What to produce. Set down every entry word for word. Omit the pictures.

Data records.
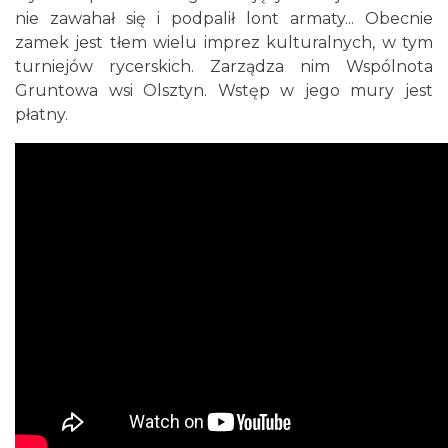
nie zawahał się i podpalił lont armaty... Obecnie
zamek jest tłem wielu imprez kulturalnych, w tym
turniejów rycerskich. Zarządza nim Wspólnota
Gruntowa wsi Olsztyn. Wstęp w jego mury jest
płatny.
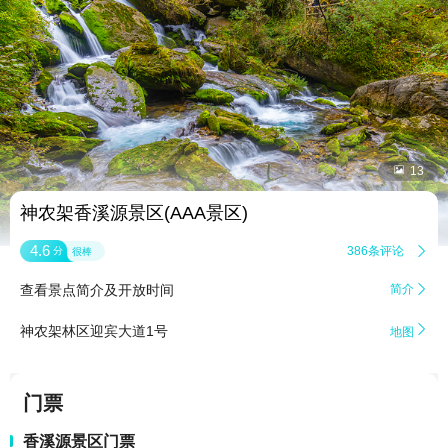


13
神农架香溪源景区(AAA景区)
4.6
386条评论

分
很棒
查看景点简介及开放时间
简介


神农架林区迎宾大道1号
地图
门票
香溪源景区门票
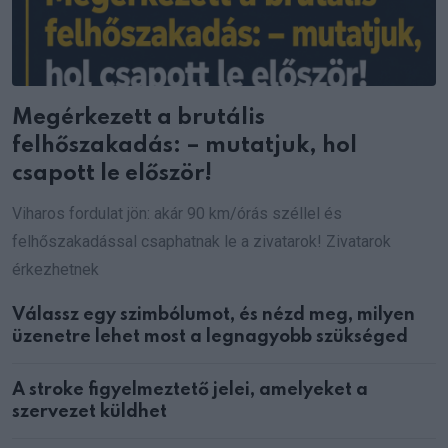
Megérkezett a brutális
felhőszakadás: – mutatjuk, hol
csapott le először!
Viharos fordulat jön: akár 90 km/órás széllel és
felhőszakadással csaphatnak le a zivatarok! Zivatarok
érkezhetnek
Válassz egy szimbólumot, és nézd meg, milyen
üzenetre lehet most a legnagyobb szükséged
A stroke figyelmeztető jelei, amelyeket a
szervezet küldhet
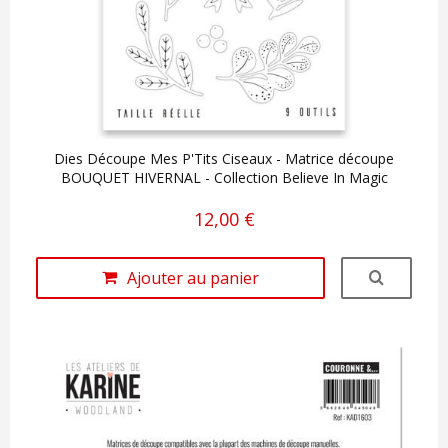
Dies Découpe Mes P'Tits Ciseaux - Matrice découpe
BOUQUET HIVERNAL - Collection Believe In Magic
12,00 €
Ajouter au panier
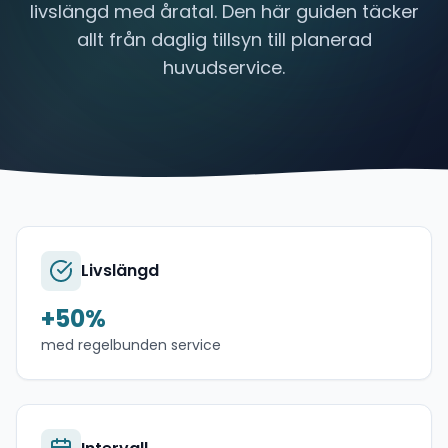
livslängd med åratal. Den här guiden täcker
allt från daglig tillsyn till planerad
huvudservice.
Livslängd
+50%
med regelbunden service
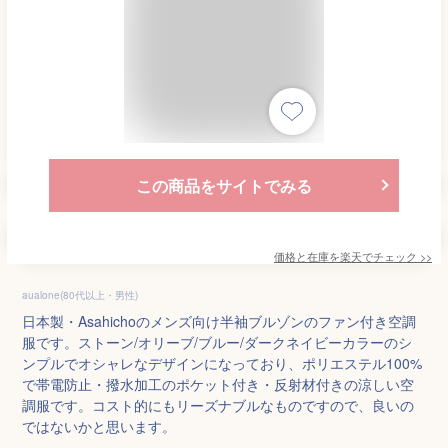
この商品をサイトでみる
価格と在庫を
楽天
でチェック
>>
aualone(80代以上・男性)
日本製・Asahichoのメンズ向け半袖ブルゾンのファン付き空調
服です。ストーン/オリーブ/ブルー/ダークネイビーカラーのシ
ンプルでオシャレなデザインになっており、ポリエステル100%
で帯電防止・撥水加工のポケット付き・反射材付きの涼しい空
調服です。コスト的にもリーズナブルなものですので、良いの
ではないかと思います。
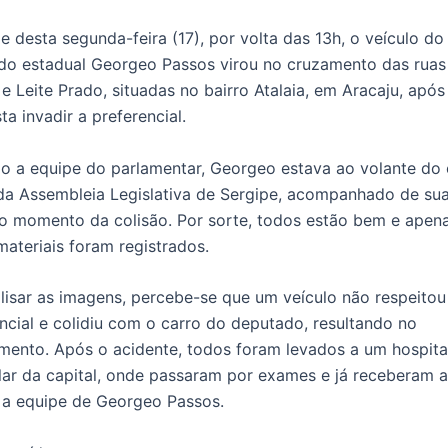
e desta segunda-feira (17), por volta das 13h, o veículo do
do estadual Georgeo Passos virou no cruzamento das ruas
e Leite Prado, situadas no bairro Atalaia, em Aracaju, apó
ta invadir a preferencial.
o a equipe do parlamentar, Georgeo estava ao volante do 
 da Assembleia Legislativa de Sergipe, acompanhado de su
no momento da colisão. Por sorte, todos estão bem e apen
ateriais foram registrados.
lisar as imagens, percebe-se que um veículo não respeitou
ncial e colidiu com o carro do deputado, resultando no
mento. Após o acidente, todos foram levados a um hospita
lar da capital, onde passaram por exames e já receberam al
 a equipe de Georgeo Passos.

Exercise answer.
nie zawahał się i podpalił lont armaty... Obecnie
zamek jest tłem wielu imprez kulturalnych, w tym
turniejów rycerskich. Zarządza nim Wspólnota
Gruntowa wsi Olsztyn. Wstęp w jego mury jest
płatny.


13
神农架香溪源景区(AAA景区)
4.6
386条评论

分
很棒
查看景点简介及开放时间
简介


神农架林区迎宾大道1号
地图
门票
香溪源景区门票
Megérkezett a brutális
felhőszakadás: – mutatjuk, hol
csapott le először!
Viharos fordulat jön: akár 90 km/órás széllel és
felhőszakadással csaphatnak le a zivatarok! Zivatarok
érkezhetnek
Válassz egy szimbólumot, és nézd meg, milyen
üzenetre lehet most a legnagyobb szükséged
A stroke figyelmeztető jelei, amelyeket a
szervezet küldhet
Dies Découpe Mes P'Tits Ciseaux - Matrice découpe
BOUQUET HIVERNAL - Collection Believe In Magic
12,00 €
Ajouter au panier
livslängd med åratal. Den här guiden täcker
allt från daglig tillsyn till planerad
huvudservice.
Livslängd
+50%
med regelbunden service
この商品をサイトでみる
価格と在庫を
楽天
でチェック
>>
aualone(80代以上・男性)
日本製・Asahichoのメンズ向け半袖ブルゾンのファン付き空調
服です。ストーン/オリーブ/ブルー/ダークネイビーカラーのシ
ンプルでオシャレなデザインになっており、ポリエステル100%
で帯電防止・撥水加工のポケット付き・反射材付きの涼しい空
調服です。コスト的にもリーズナブルなものですので、良いの
ではないかと思います。
e desta segunda-feira (17), por volta das 13h, o veículo do
do estadual Georgeo Passos virou no cruzamento das ruas
e Leite Prado, situadas no bairro Atalaia, em Aracaju, apó
ta invadir a preferencial.
o a equipe do parlamentar, Georgeo estava ao volante do 
 da Assembleia Legislativa de Sergipe, acompanhado de su
no momento da colisão. Por sorte, todos estão bem e apen
ateriais foram registrados.
lisar as imagens, percebe-se que um veículo não respeitou
ncial e colidiu com o carro do deputado, resultando no
mento. Após o acidente, todos foram levados a um hospita
lar da capital, onde passaram por exames e já receberam al
 a equipe de Georgeo Passos.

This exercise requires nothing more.